_Stored data_
------------------------------

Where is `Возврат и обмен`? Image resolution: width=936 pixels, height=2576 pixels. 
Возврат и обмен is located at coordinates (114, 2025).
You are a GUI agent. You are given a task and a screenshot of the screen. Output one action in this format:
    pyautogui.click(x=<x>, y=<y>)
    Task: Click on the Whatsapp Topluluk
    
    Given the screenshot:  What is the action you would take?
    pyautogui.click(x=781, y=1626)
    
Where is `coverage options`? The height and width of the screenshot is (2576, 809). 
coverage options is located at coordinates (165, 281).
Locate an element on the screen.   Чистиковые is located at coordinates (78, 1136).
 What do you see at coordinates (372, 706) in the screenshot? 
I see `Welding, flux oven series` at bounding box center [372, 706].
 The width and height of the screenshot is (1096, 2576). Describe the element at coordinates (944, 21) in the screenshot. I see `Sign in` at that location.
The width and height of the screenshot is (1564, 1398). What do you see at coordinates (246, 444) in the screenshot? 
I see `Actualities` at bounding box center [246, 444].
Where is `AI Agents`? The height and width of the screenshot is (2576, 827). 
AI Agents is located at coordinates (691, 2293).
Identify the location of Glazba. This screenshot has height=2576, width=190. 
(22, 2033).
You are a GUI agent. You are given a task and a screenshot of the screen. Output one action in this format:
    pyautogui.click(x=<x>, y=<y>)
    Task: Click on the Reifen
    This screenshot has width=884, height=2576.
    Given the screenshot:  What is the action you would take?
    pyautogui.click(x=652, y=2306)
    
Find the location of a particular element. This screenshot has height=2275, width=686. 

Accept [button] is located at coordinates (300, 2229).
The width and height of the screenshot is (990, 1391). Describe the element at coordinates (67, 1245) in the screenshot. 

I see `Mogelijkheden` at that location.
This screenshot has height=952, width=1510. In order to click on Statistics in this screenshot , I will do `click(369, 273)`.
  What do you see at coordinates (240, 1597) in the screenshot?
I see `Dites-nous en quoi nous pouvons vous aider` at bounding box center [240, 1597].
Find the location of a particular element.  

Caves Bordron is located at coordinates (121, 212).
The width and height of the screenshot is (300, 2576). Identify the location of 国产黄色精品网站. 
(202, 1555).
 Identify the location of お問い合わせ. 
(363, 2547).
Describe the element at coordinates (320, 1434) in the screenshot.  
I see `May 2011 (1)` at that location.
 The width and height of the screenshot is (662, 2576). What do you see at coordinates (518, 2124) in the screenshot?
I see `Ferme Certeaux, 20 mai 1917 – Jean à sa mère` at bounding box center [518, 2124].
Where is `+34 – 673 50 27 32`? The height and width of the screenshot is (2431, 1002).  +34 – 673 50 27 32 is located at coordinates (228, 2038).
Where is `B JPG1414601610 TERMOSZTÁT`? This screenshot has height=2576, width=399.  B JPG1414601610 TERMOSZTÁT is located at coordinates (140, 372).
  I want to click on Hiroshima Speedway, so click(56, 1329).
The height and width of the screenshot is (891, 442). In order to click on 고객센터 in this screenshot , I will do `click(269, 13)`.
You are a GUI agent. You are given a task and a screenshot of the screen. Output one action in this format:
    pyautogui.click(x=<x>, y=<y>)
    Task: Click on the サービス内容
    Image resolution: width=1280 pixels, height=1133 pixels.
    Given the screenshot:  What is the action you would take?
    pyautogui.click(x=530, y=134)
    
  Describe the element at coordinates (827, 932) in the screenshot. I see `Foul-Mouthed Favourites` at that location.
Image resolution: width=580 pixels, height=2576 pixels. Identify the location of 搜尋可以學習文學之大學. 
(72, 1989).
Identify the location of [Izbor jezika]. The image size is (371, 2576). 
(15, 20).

------------------------------

_TASK BRIEF_
Line by line, transcribe all of the records exactly.

_RESULT BELOW_
Where is `Возврат и обмен`? Image resolution: width=936 pixels, height=2576 pixels. 
Возврат и обмен is located at coordinates (114, 2025).
You are a GUI agent. You are given a task and a screenshot of the screen. Output one action in this format:
    pyautogui.click(x=<x>, y=<y>)
    Task: Click on the Whatsapp Topluluk
    
    Given the screenshot:  What is the action you would take?
    pyautogui.click(x=781, y=1626)
    
Where is `coverage options`? The height and width of the screenshot is (2576, 809). 
coverage options is located at coordinates (165, 281).
Locate an element on the screen.   Чистиковые is located at coordinates (78, 1136).
 What do you see at coordinates (372, 706) in the screenshot? 
I see `Welding, flux oven series` at bounding box center [372, 706].
 The width and height of the screenshot is (1096, 2576). Describe the element at coordinates (944, 21) in the screenshot. I see `Sign in` at that location.
The width and height of the screenshot is (1564, 1398). What do you see at coordinates (246, 444) in the screenshot? 
I see `Actualities` at bounding box center [246, 444].
Where is `AI Agents`? The height and width of the screenshot is (2576, 827). 
AI Agents is located at coordinates (691, 2293).
Identify the location of Glazba. This screenshot has height=2576, width=190. 
(22, 2033).
You are a GUI agent. You are given a task and a screenshot of the screen. Output one action in this format:
    pyautogui.click(x=<x>, y=<y>)
    Task: Click on the Reifen
    This screenshot has width=884, height=2576.
    Given the screenshot:  What is the action you would take?
    pyautogui.click(x=652, y=2306)
    
Find the location of a particular element. This screenshot has height=2275, width=686. 

Accept [button] is located at coordinates (300, 2229).
The width and height of the screenshot is (990, 1391). Describe the element at coordinates (67, 1245) in the screenshot. 

I see `Mogelijkheden` at that location.
This screenshot has height=952, width=1510. In order to click on Statistics in this screenshot , I will do `click(369, 273)`.
  What do you see at coordinates (240, 1597) in the screenshot?
I see `Dites-nous en quoi nous pouvons vous aider` at bounding box center [240, 1597].
Find the location of a particular element.  

Caves Bordron is located at coordinates (121, 212).
The width and height of the screenshot is (300, 2576). Identify the location of 国产黄色精品网站. 
(202, 1555).
 Identify the location of お問い合わせ. 
(363, 2547).
Describe the element at coordinates (320, 1434) in the screenshot.  
I see `May 2011 (1)` at that location.
 The width and height of the screenshot is (662, 2576). What do you see at coordinates (518, 2124) in the screenshot?
I see `Ferme Certeaux, 20 mai 1917 – Jean à sa mère` at bounding box center [518, 2124].
Where is `+34 – 673 50 27 32`? The height and width of the screenshot is (2431, 1002).  +34 – 673 50 27 32 is located at coordinates (228, 2038).
Where is `B JPG1414601610 TERMOSZTÁT`? This screenshot has height=2576, width=399.  B JPG1414601610 TERMOSZTÁT is located at coordinates (140, 372).
  I want to click on Hiroshima Speedway, so click(56, 1329).
The height and width of the screenshot is (891, 442). In order to click on 고객센터 in this screenshot , I will do `click(269, 13)`.
You are a GUI agent. You are given a task and a screenshot of the screen. Output one action in this format:
    pyautogui.click(x=<x>, y=<y>)
    Task: Click on the サービス内容
    Image resolution: width=1280 pixels, height=1133 pixels.
    Given the screenshot:  What is the action you would take?
    pyautogui.click(x=530, y=134)
    
  Describe the element at coordinates (827, 932) in the screenshot. I see `Foul-Mouthed Favourites` at that location.
Image resolution: width=580 pixels, height=2576 pixels. Identify the location of 搜尋可以學習文學之大學. 
(72, 1989).
Identify the location of [Izbor jezika]. The image size is (371, 2576). 
(15, 20).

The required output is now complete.